We retreated to the hostel for a nap and a nanowrimo session, and I played with the lockers in our room and giggled (these lockers are amazing. They have inch-depth buttons that poke out, and if you push them in they just come out again and the locker doesn't lock. If you push the button with your key card between the button and your thumb, however, the RFID chip inside the key card does something and THE LOCKER LOCKS. These lockers have been sent back from THE FUTURE).
When it got dark we ventured out again, and saw a vintage tram trundling along that needed a picture taken of it. It looked like it belonged in a museum, but it was happily carrying people and advertisements on the main line alongside the modern ones. We took the U-Bahn Underground train to the centre of the Ringstrasse to meet The One Who Speaks Russian's friend, and walked past amazing buildings and fairy lights and three sets of horses and buggies, complete with old-fashioned lamps in the carriages and drivers with top hats. We then scrutinized the coffee houses and decided on one which was once frequented by Lenin, Trotsky and Freud - the Cafe Central.
It was an absolutely beautiful place to have coffee, with marble pillars curving up to meet each other at the ceiling, incredible cakes and a grand piano. i got a black coffee which was very smooth and not at all bitter, and some sort of hazelnut cream slice with a reproduction of Klimt's The Kiss on top of it.

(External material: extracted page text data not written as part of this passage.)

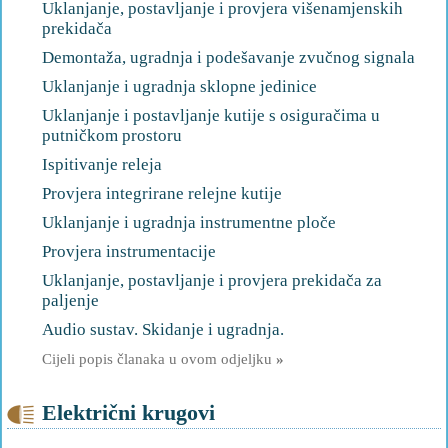
Uklanjanje, postavljanje i provjera višenamjenskih
prekidača
Demontaža, ugradnja i podešavanje zvučnog signala
Uklanjanje i ugradnja sklopne jedinice
Uklanjanje i postavljanje kutije s osiguračima u
putničkom prostoru
Ispitivanje releja
Provjera integrirane relejne kutije
Uklanjanje i ugradnja instrumentne ploče
Provjera instrumentacije
Uklanjanje, postavljanje i provjera prekidača za
paljenje
Audio sustav. Skidanje i ugradnja.
Cijeli popis članaka u ovom odjeljku
»
Električni krugovi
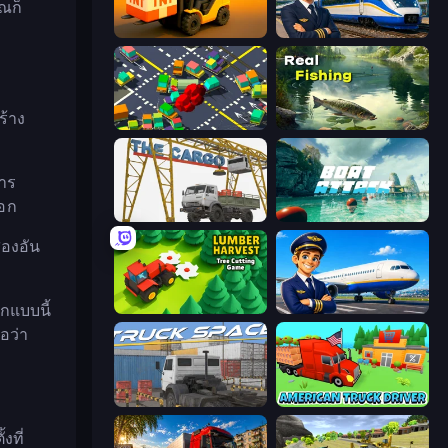
ณก็
Heavy Duty: Vehicle Zone
Idle Train Empire Tycoon
ร้าง
Slightly Annoying Traffic
Real Fishing Simulator
าร
ออก
The Cargo
Boat Attack
สองอัน
กแบบนี้
Lumber Harvest: Tree Cutting Game
Idle Airport Tycoon
อว่า
Truck Space
American Truck Driver
งที่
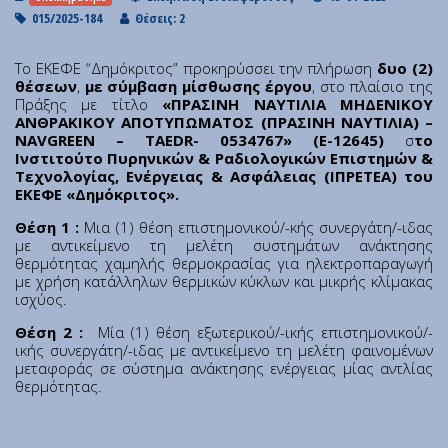
Institute of Quantum Computing and Quantum
015/2025-184
Θέσεις: 2
Technology (IQCQT)
Το ΕΚΕΦΕ “Δημόκριτος” προκηρύσσει την πλήρωση
δυο (2)
National Research Infrastructures
θέσεων
,
με σύμβαση μίσθωσης έργου
, στο πλαίσιο της
Πράξης με τίτλο
«ΠΡΑΣΙΝΗ ΝΑΥΤΙΛΙΑ ΜΗΔΕΝΙΚΟΥ
ΑΝΘΡΑΚΙΚΟΥ ΑΠΟΤΥΠΩΜΑΤΟΣ (ΠΡΑΣΙΝΗ ΝΑΥΤΙΛΙΑ) –
NAVGREEN – TAEDR- 0534767» (Ε-12645)
σ
το
Home
Ινστιτούτο Πυρηνικών & Ραδιολογικών Επιστημών &
About Us
Τεχνολογίας, Ενέργειας & Ασφάλειας (ΙΠΡΕΤΕΑ) του
ΕΚΕΦΕ «Δημόκριτος».
Education
Congress Center
Θέση 1 :
Μια (1) θέση επιστημονικού/-κής συνεργάτη/-ιδας
με αντικείμενο τη μελέτη συστημάτων ανάκτησης
Innovation Office
θερμότητας χαμηλής θερμοκρασίας για ηλεκτροπαραγωγή
με χρήση κατάλληλων θερμικών κύκλων και μικρής κλίμακας
Lefkippos Tech Park
ισχύος.
Department of e-Governance
Θέση 2 :
Μία (1) θέση εξωτερικού/-ικής επιστημονικού/-
Work with us
ικής συνεργάτη/-ιδας με αντικείμενο τη μελέτη φαινομένων
Procurement
μεταφοράς σε σύστημα ανάκτησης ενέργειας μίας αντλίας
θερμότητας.
Gender Equality Plan
News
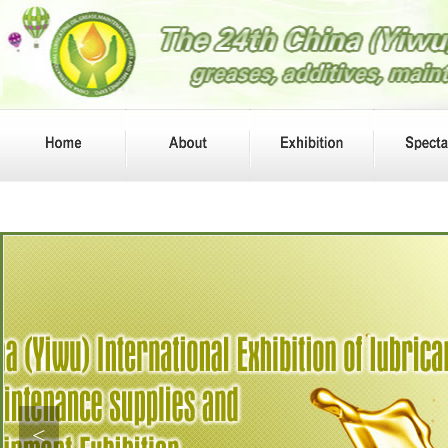
PCAS
EMIRATES UBE OIL COMPAN
Y
CRODA CHINA CHEMICAL C
OMPANY
MITSUI CHEMICALS(SHANG
HAI) CO., LTD
CHORI CO., LTD
SEPAHAN OIL COMPANY
UAB P,, -LUBRITA INTERNATI
ONAL
API
ADD OIL (M) SDN BHD 马来西
亚
ARI PET
Bost International Limited
BP
BPT 化工
BIZOL
BASF(CHINA)COMPANY LIMI
<
TED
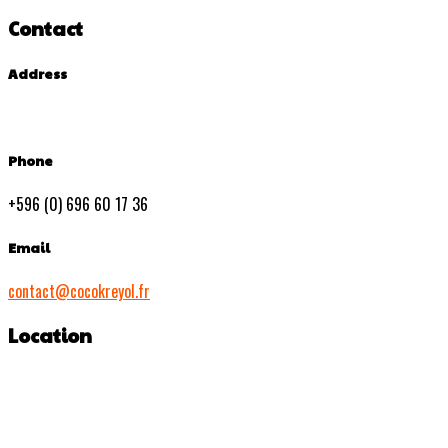
Contact
Address
Phone
+596 (0) 696 60 17 36
Email
contact@cocokreyol.fr
Location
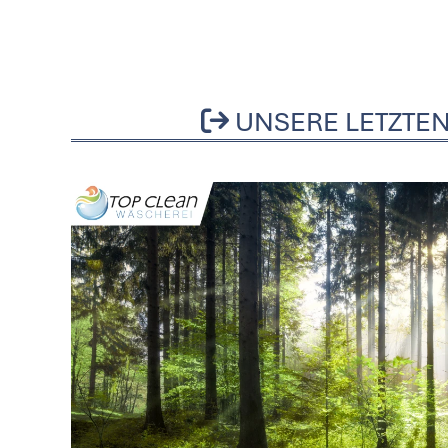
UNSERE LETZTEN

The One Who Speaks Russian was very impressed with her chocolate creme brulee torte thing, and we had a nice few hours sitting in this beautiful cafe, listening to the pianist (who played a song the Hopeful Gardener enjoys playing, and made me a bit homesick) and pretending to be sophisticated Viennese.
Back at the hostel, we listened to the live band in the hostel's bar and planned our day tomorrow. I should probably get some sleep so that I can make the most of it...
Thursday, September 13, 2012
All hail the Paralympics! And Wicked!
Rundown of the post: Paralympic Opening Ceremony, Paralympic Swimming, Wickedness, Paralympic Athletics.
There looks to be a theme going on here.
The Paralympics opened on a clear Wednesday night in London, under a buttery gibbous moon. I hadn't realised that it clashed with my writing meeting on Wednesdays, but that only meant I was still in town at 8.30 for the start of the ceremony. I went down to Trafalgar Square with another writer, to sit in the crowd and watch the big screens. The square was filled with people sitting on the concrete, on the steps, and standing to the sides (you got shouted at if you stood in the middle and blocked the view from the stairs).
They started the count-down. Everyone yelled and cheered along with the screen. And then the Paralympics had officially started!
There was Ian McKellen reading from The Tempest, and many people, abled and disabled, who descended from the sky on wires and flew around the stadium. There were eyelash things that were like bendy poles with people tied on top and bouncing around, and dancing with umbrellas, and drums. Lots and lots of drums.
After the first part of the show, the athletes began to come out. I wished for the second time that New Zealand had officially changed its name to Aotearoa. It was getting late. I decided to stay until New Zealand appeared and then go and watch the rest at home, much closer to bed than Trafalgar Square and much warmer too.
I joined the Kiwi cheering, then ran for the Trafalgar Square Underground entrance (it was open! This is the first time I have seen it open! It's always been under refurbishment). I got home just as the speeches were finishing, and was able to watch the rest on the sofa with a blanket with my flatmates. Good thing, too, because it didn't finished until half past midnight.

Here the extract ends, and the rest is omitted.